Ne yazacağımı bilmiyorum.. Aslında canım hiçbir şey yazmak istemiyor.. Kalemi kırıp atmak ve kendimi güneşin kavuruculuğuna bırakmak istiyorum.. Yanmak istiyorum! Aklım çok ama çok karışık.. Kulağımda boğuk sesler var.. Her yanım ateşe tutulmuşçasına yanıyor.. Bir edebiyat abidesi olmak geliyor bazen içimden.. Herkesin sevdiği, herkesin "bu benim" dediği bir yazar olmak ya da.. Bir öykü yazmak, bir şiir yazmak.. Ve o yazdığımda da her şeyi anlatmak! Aşkı, sevdayı, yalnızlığı, ezilmişliği, adaleti, kanı, gözyaşını, kızları, erkekleri, çocukları, kedileri, cevizleri, hamamböceklerini, kuşları, atları, isyanı, ateşi, yanmışlığı, Yusuf'u Züleyha'yı, Mem'i Zin'i, kendimi, herkesi anlattığım bir şiir ya da öykü.. Ah ne iyi olurdu! O var biliyorum; o şiir var o öykü var.. Sezai Karkoç Üstadımın dediği gibi, "o şiir var ve ben onu yakalayacağım.." Canım çok sıkkın bu sabah.. Yorgunluğumun arşındayım yine.. Hiçbir kahvaltıyı kendisine değişmeyeceğim sıcak çorbam bile beni kendime getirmedi.. Neyim var acaba? Hasta mıyım, yalnız mıyım, aşık mıyım, yaşıyor muyum, bilmiyorum.. Bir bildiğim var, o da, iyi olmadığım.. Belki de iyiyim aslında, bir "yazar oyunu" yaparak, okuyucuyu kendi halime ortak edip onu da üzmek istiyorum.. Ya da hiçbiri.. Karşıtlık, kafa karışıklığı; ahh, kulağında bir şarkıyla yazmak ne iyi! Gözlerimi kapatıyorum.. Mavi denizlerin tam üstünden geçiyorum.. Aşağıya bir bakış atıyorum.. Küçük kafaların taşıdığı küçük insanlar görüyorum.. Bir de bakıyorum benim gibi ne çok "uçan" varmış oysa.. Yalnız değilmişim; yaşasın, oh ne mutluyum! Yere iniyorum şimdi.. Bir dost sesi arıyorum; ama heyhat, o da yok! Ne çok şey var hayatımızda, bizi "yokluk"la terbiye eden.. Her şeyimiz var; aşkımız, maaşımız evimiz kalemimiz, annemiz babamız, elbisemiz, çantamız, hatta bazılarımızn küçük bir kaplumbağası bile var.. Ya huzur??? O kimde var? Yalnızlığı bölen bir arı'nızın olmasını ister miydiniz? Neyse sorularıma kimse cevap vermek zorunda değil.. Zaten sorular da kimseye değil, sadece kendime.. "Edebiyat yapmak çok kafa karıştırmak ve çoğu zaman da anlaşılmamaktır" demişti zamanın birinde, beyaz mintanlı bir yaşlı amca.. Ben edebiyat yapmıyorum.. Ben yazar değilim.. Ben şair de değilim.. Ben ben'im sadece.. Ben Yavuz'um.. Ben Müslüman'ım.. Ben insanım.. Sahi Hz. Adem hangi ırka mensuptu???
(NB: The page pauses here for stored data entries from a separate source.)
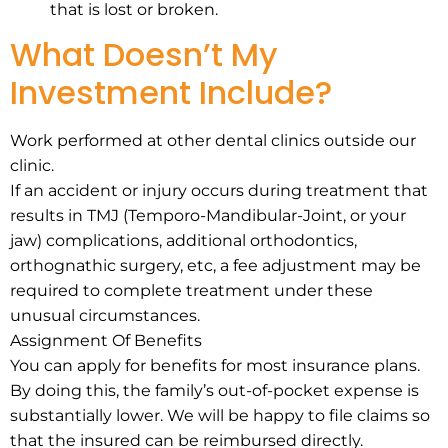
that is lost or broken.
What Doesn’t My
Investment Include?
Work performed at other dental clinics outside our
clinic.
If an accident or injury occurs during treatment that
results in TMJ (Temporo-Mandibular-Joint, or your
jaw) complications, additional orthodontics,
orthognathic surgery, etc, a fee adjustment may be
required to complete treatment under these
unusual circumstances.
Assignment Of Benefits
You can apply for benefits for most insurance plans.
By doing this, the family’s out-of-pocket expense is
substantially lower. We will be happy to file claims so
that the insured can be reimbursed directly.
Gel imdadına yetiş, çünkü onun o kadar çok derdi var ki kağıt, mürekkeb ve yazı onun için ağlamakta!
 
fıstık' Alıntı:
Verdiğim rahatsızlık/kafa karışıklığı için herkesten özür dilerim...
sevgili hayal_12  yazılarınla rahatsızlık verdiğini kastettiysen eğer öyle bir durum olduğunu zannetmiyorum... bizi farklı dünyalara götüren, yazının sonuna kadarda olsa,  sözünü ettiğin kahramanların yerine geçmek, onların acılarını ve sevinçlerini bizmişcesine yaşamak bizleri farklı dünyalara götürüyor ve "tek ben değilmişim meğer" dedirtiyor... bu nedenle rahatsızlığın aksine ancak fazlasıyla memnuniyet söz konusu olabilir. teşekkürler :)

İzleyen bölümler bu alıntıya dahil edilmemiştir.